Surprised and immediately on guard, Jack put on his glasses and saw Secret Service agent Joe O’Hearn moving quickly toward the bed.
“What is it?” Jack asked, no small amount of concern in his voice.
“I’m sorry, Mr. President, there is a situation. We need to move you
and your family into the West Wing.”
“The West Wing?” That didn’t make sense to Jack, but he was up and moving before he questioned O’Hearn any further about the danger.
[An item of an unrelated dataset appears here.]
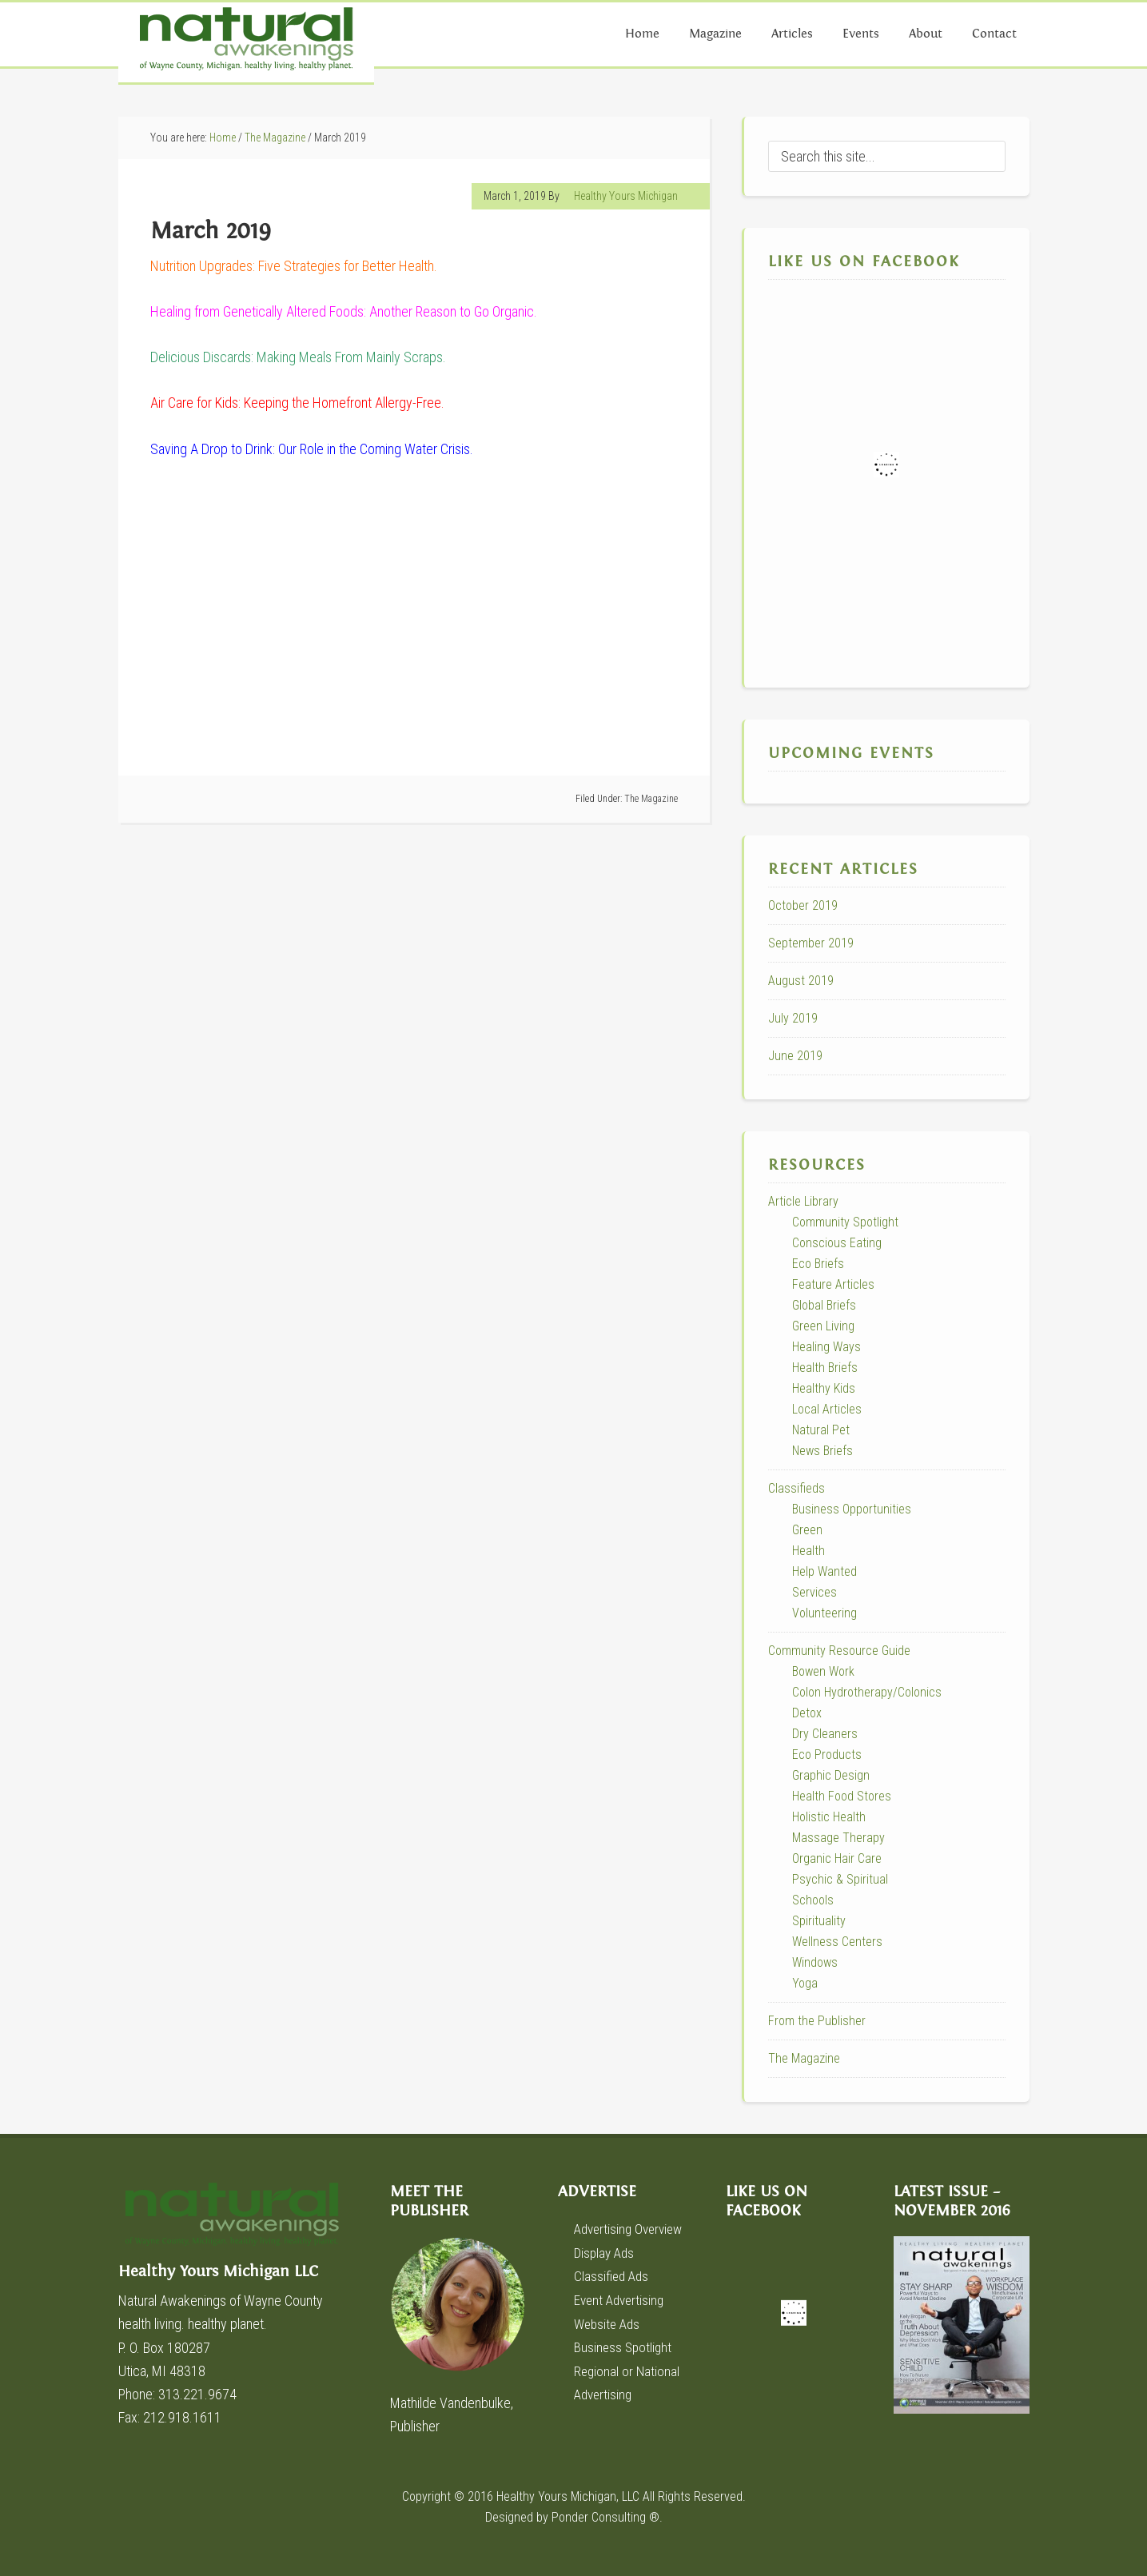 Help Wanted (824, 1571)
Jack had enormous respect for the work of the Secret Service, and he knew the last thing they needed was for him to act like a belligerent jackass in a moment of crisis.
He did ask one more question, though. “The kids?”
“We’ve got them,” O’Hearn assured the President.
Jack grabbed his robe and turned to Cathy, who was up and pulling on her own robe, and, though still pushing out the cobwebs from her sleepy brain, she rushed out the door with O’Hearn and her husband.
The kids were in the hallway with their lead agents. Together, the Ryan family and their four protectors moved quickly but calmly enough down the stairs.
O’Hearn spoke into his headset. “Heading down with SWORDSMAN, SURGEON, SPRITE, and SANDBOX. ETA three minutes.”
Ryan’s Secret Service code name was SWORDSMAN; Cathy was code-named SURGEON, quite understandably; and Katie and Kyle went by SANDBOX and SPRITE, respectively.
A minute later, the four members of the Ryan family were ushered outside and through the West Colonnade. The kids walked sleepily with their parents, but Jack knew it would be less than a minute before Katie began a virtual inquisition about what was going on. He hoped he’d get some answers before she started peppering him with interrogatories.
There were six Secret Service agents around them now in a phalanx; Ryan saw no guns out, and no one was shouting or rushing the entourage along, but the entire detail was acting like there was some sort of threat out there from which the President and his family needed to be secured.
O’Hearn conferred with someone through his earpiece as he kept everyone moving quickly. He said to Ryan, “We’re going to put you in the Oval Office for a moment.”
Jack looked at O’Hearn as they walked. “I don’t understand, Joe. What the hell kind of threat is present in the White House bedroom but not twenty-five yards away in the West Wing?”